Les Canadiens ont poussé leur endettement à un nouveau record au troisième trimestre, leur dette augmentant plus rapidement que leur revenu disponible. Mais étant donné la faiblesse des taux d’intérêt, le service de la dette ne représente toujours pas un fardeau.

Les ménages canadiens ont emprunté 27,4 milliards au troisième trimestre, principalement sous forme d’emprunts hypothécaires. Statistique Canada a ainsi calculé que la dette totale atteignait 1805 milliards à la fin de septembre, en hausse de 1,5 %. La dette sur le marché du crédit à la consommation a augmenté de 0,9 %, à 515 milliards alors que la dette hypothécaire a crû de 1,8 %, à 1171 milliards.

L’agence fédérale a ajouté que le revenu disponible a augmenté à un rythme plus lent. « Par conséquent, le niveau d’endettement des ménages […] a atteint 162,6 % au troisième trimestre par rapport à un ratio révisé de 161,5 % au trimestre précédent », peut-on lire dans les Comptes du bilan national.

« Le ratio d’endettement demeure donc à un niveau extrêmement élevé d’un point de vue historique », a mis en exergue Benoit P. Durocher. L’économiste principal au Mouvement Desjardins a ajouté que « pour l’instant, cette situation ne cause pas trop de problèmes. En dépit d’un niveau de dette très élevé, le maintien des taux d’intérêt très bas fait en sorte que les intérêts versés sur les emprunts hypothécaires et non hypothécaires n’ont jamais été aussi faibles par rapport au revenu disponible en 25 ans. »

Statistique Canada a confirmé. « Le ratio du service de la dette des ménages […] a légèrement diminué pour s’établir à 6,8 % [du revenu disponible] au troisième trimestre, atteignant ainsi un creux historique. »

Valeur nette

Dans la foulée, la valeur nette des ménages a progressé de 1,3 % au troisième trimestre, s’ajoutant à l’augmentation de 2,2 % du trimestre précédent. Ce faisant par habitant, cette valeur nette se chiffrait à 232 200 $ à la fin de septembre.

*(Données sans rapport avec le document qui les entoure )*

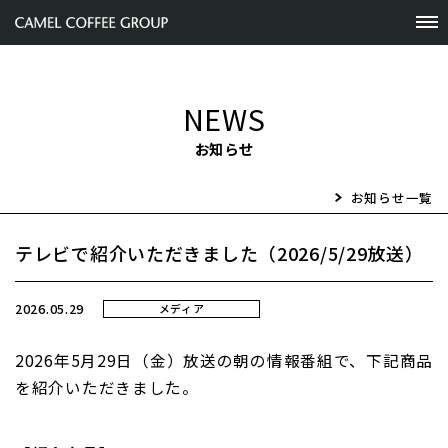
NEWS
お知らせ
お知らせ一覧
テレビで紹介いただきました（2026/5/29放送）
2026.05.29
メディア
2026
年5月29日（金）放送の朝の情報番組で、下記商品
を紹介いただきました。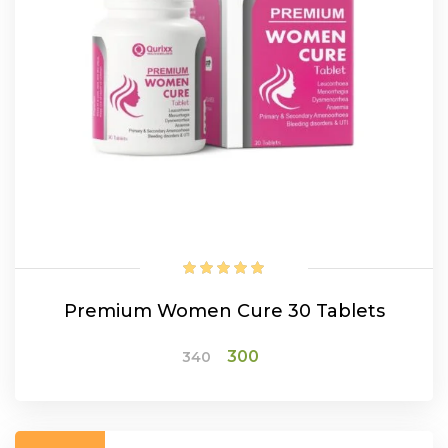
Premium Women Cure 30 Tablets
Original
Current
300
340
price
price
was:
is:
₹340.
₹300.
ADD TO CART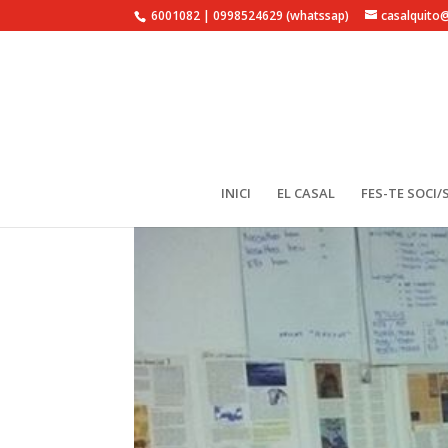
6001082 | 0998524629 (whatssap)
casalquito
INICI
EL CASAL
FES-TE SOCI/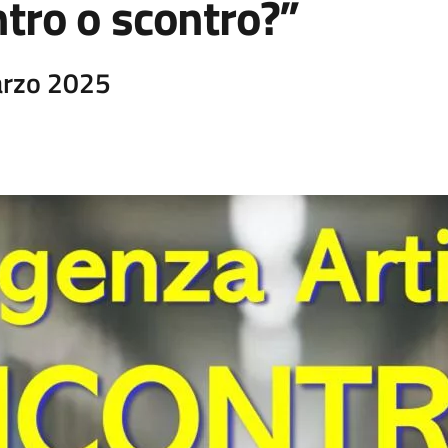
ontro o scontro?”
arzo 2025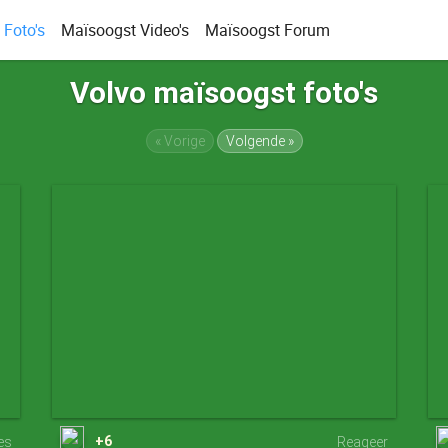
Foto's
Maïsoogst Video's
Maïsoogst Forum
Volvo maïsoogst foto's
« Vorige
Volgende »
+6
ies
Reageer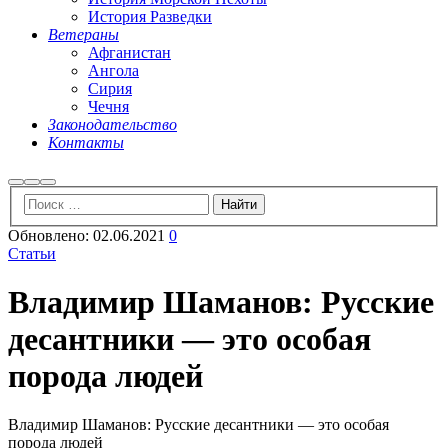
История Разведки
Ветераны
Афганистан
Ангола
Сирия
Чечня
Законодательство
Контакты
Найти
Больше
Главное
информации
меню
Обновлено:
02.06.2021
0
Статьи
Владимир Шаманов: Русские
десантники — это особая
порода людей
Владимир Шаманов: Русские десантники — это особая
порода людей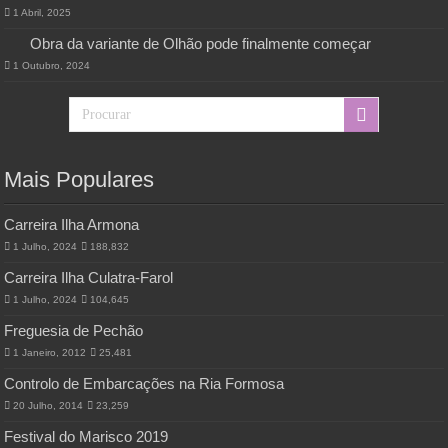
1 Abril, 2025
Obra da variante de Olhão pode finalmente começar
1 Outubro, 2024
Mais Populares
Carreira Ilha Armona
1 Julho, 2024
188,832
Carreira Ilha Culatra-Farol
1 Julho, 2024
104,645
Freguesia de Pechão
1 Janeiro, 2012
25,481
Controlo de Embarcações na Ria Formosa
20 Julho, 2014
23,259
Festival do Marisco 2019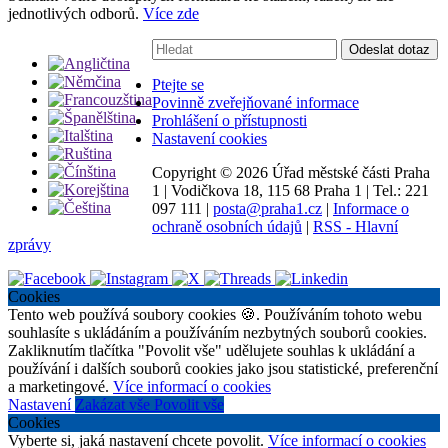
jednotlivých odborů.
Více zde
Vyhledávání:
Odeslat dotaz
Ptejte se
Povinně zveřejňované informace
Prohlášení o přístupnosti
Nastavení cookies
Copyright ©
2026 Úřad městské části Praha
1
|
Vodičkova 18, 115 68 Praha 1
|
Tel.: 221
097 111
|
posta@praha1.cz
|
Informace o
ochraně osobních údajů
|
RSS - Hlavní
zprávy
Cookies
Tento web používá soubory cookies 🍪. Používáním tohoto webu
souhlasíte s ukládáním a používáním nezbytných souborů cookies.
Zakliknutím tlačítka "Povolit vše" udělujete souhlas k ukládání a
používání i dalších souborů cookies jako jsou statistické, preferenční
a marketingové.
Více informací o cookies
Nastavení
Zakázat vše
Povolit vše
Cookies
Vyberte si, jaká nastavení chcete povolit.
Více informací o cookies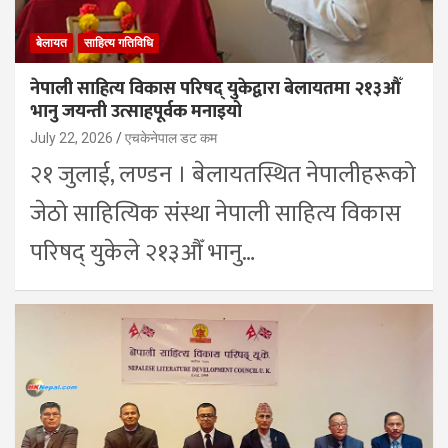
बेलायत
साहित्य गतिविधि
नेपाली साहित्य विकास परिषद् युकेद्वारा बेलायतमा २१३औँ
भानु जयन्ती उत्साहपूर्वक मनाइयो
July 22, 2026
एचकेनेपाल डट कम
२१ जुलाई, लण्डन । बेलायतस्थित नेपालीहरूको
जेठो साहित्यिक संस्था नेपाली साहित्य विकास
परिषद् युकेले २१३औँ भानु…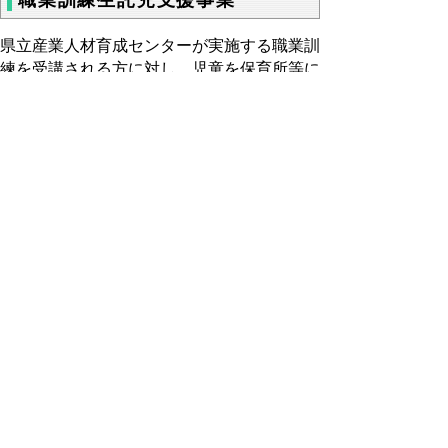
県立産業人材育成センターが実施する職業訓
練を受講される方に対し、児童を保育所等に
預ける経費の一部を奨励金として支給してい
ます。
職業訓練生託児支援事業概要
介護福祉士・保育士・栄養士・IT
エンジニアの養成
介護福祉士・保育士・栄養士・ITエ
ンジニアを養成する職業訓練
とっとり産業人材育成支援サイト「とっとりstep」
（外部リンク）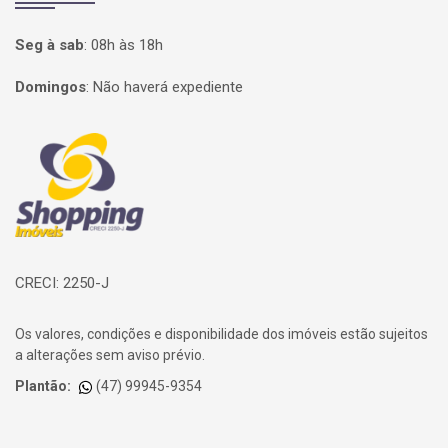
Seg à sab
:
08h às 18h
Domingos
:
Não haverá expediente
Página inicial
CRECI: 2250-J
Os valores, condições e disponibilidade dos imóveis estão sujeitos
a alterações sem aviso prévio.
Plantão:
(47) 99945-9354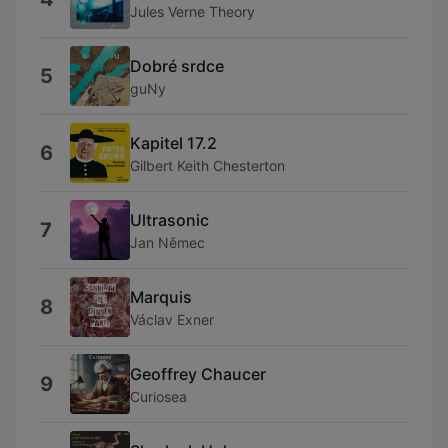
Jules Verne Theory
Dobré srdce
5
guNy
Kapitel 17.2
6
Gilbert Keith Chesterton
Ultrasonic
7
Jan Němec
Marquis
8
Václav Exner
Geoffrey Chaucer
9
Curiosea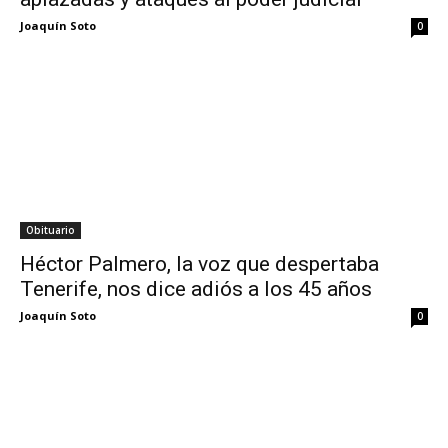
Joaquín Soto
0
Obituario
Héctor Palmero, la voz que despertaba
Tenerife, nos dice adiós a los 45 años
Joaquín Soto
0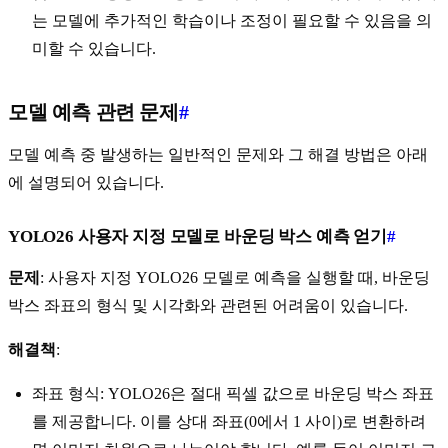
는 모델에 추가적인 학습이나 조정이 필요할 수 있음을 의
미할 수 있습니다.
모델 예측 관련 문제
#
모델 예측 중 발생하는 일반적인 문제와 그 해결 방법은 아래
에 설명되어 있습니다.
YOLO26 사용자 지정 모델로 바운딩 박스 예측 얻기
#
문제
: 사용자 지정 YOLO26 모델로 예측을 실행할 때, 바운딩
박스 좌표의 형식 및 시각화와 관련된 어려움이 있습니다.
해결책
:
좌표 형식: YOLO26은 절대 픽셀 값으로 바운딩 박스 좌표
를 제공합니다. 이를 상대 좌표(0에서 1 사이)로 변환하려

Dans sa plus récente lecture de la conjoncture de l’économie, la Banque du Canada a rappelé son inquiétude devant le niveau élevé de l’endettement des ménages. Prévoyant toutefois une fin heureuse, la banque centrale a évoqué une surévaluation du marché résidentiel et répété que ce niveau d’endettement pouvait constituer le principal risque pesant sur le système financier. Elle a notamment fait ressortir que la proportion des ménages fortement endettés (dette supérieure à 250 % du revenu disponible) a presque doublé depuis 2000, à 12 %, ce groupe détenant à lui seul plus de 40 % de l’ensemble de la dette des ménages.

4 commentaires
  • Diane Veilleux - Inscrite 16 décembre 2014 10 h 36

    Quand on considère mon hypothèque de 75 000 $ d'une propriété dont la valeur marchande est de 400 000 à 450 000 $ j'ai un peu de difficulté à prendre au sérieux l'alarmisme de ces dits experts.

  • Diane Veilleux - Inscrite 16 décembre 2014 10 h 37

    Quand on considère mon hypothèque de 75 000 $ d'une propriété dont la valeur marchande est de 400 000 à 450 000 $ comme une dette j'ai un peu de difficulté à prendre au sérieux l'alarmisme de ces dits experts. D'autant plus que d'une façon ou d'une autre je n'ai d'autre choix que de me loger.

    • Ronald Houde - Abonné 17 décembre 2014 07 h 15

      Je suis súr que la Banque du Canada aimerait que bien plus de ménages soient dans votre situation. Ce n'est malheureusement pas le cas.

  • Leclerc Éric - Inscrit 16 décembre 2014 21 h 46

    Avec l'austérité imposée par le gouvernement Couillard

    L'endettement des québécois pourrait dépasser les 200% à la fin de 2015.

    Une autre mauvaise nouvelle, les emplois à moins de 40 heures semaines sont de plus en plus nombreux et les hausses de tarifs réduisent le pouvoir d'achat... surtout au salaire minimum. Donc davantage de ménages à revenus modestes l'an prochain.